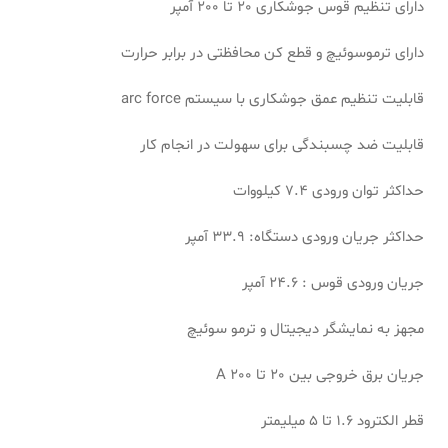
دارای تنظیم قوس جوشکاری 20 تا 200 آمپر
دارای ترموسوئیچ و قطع کن محافظتی در برابر حرارت
قابلیت تنظیم عمق جوشکاری با سیستم arc force
قابلیت ضد چسبندگی برای سهولت در انجام کار
حداکثر توان ورودی 7.4 کیلووات
حداکثر جریان ورودی دستگاه: 33.9 آمپر
جریان ورودی قوس : 24.6 آمپر
مجهز به نمایشگر دیجیتال و ترمو سوئیچ
جریان برق خروجی بین 20 تا 200 A
قطر الکترود 1.6 تا 5 میلیمتر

_EXERCISE OBJECTIVE_: Write out the material above again, word for word, minus its pictures.

_ANSWER TO THE EXERCISE_:
دارای تنظیم قوس جوشکاری 20 تا 200 آمپر
دارای ترموسوئیچ و قطع کن محافظتی در برابر حرارت
قابلیت تنظیم عمق جوشکاری با سیستم arc force
قابلیت ضد چسبندگی برای سهولت در انجام کار
حداکثر توان ورودی 7.4 کیلووات
حداکثر جریان ورودی دستگاه: 33.9 آمپر
جریان ورودی قوس : 24.6 آمپر
مجهز به نمایشگر دیجیتال و ترمو سوئیچ
جریان برق خروجی بین 20 تا 200 A
قطر الکترود 1.6 تا 5 میلیمتر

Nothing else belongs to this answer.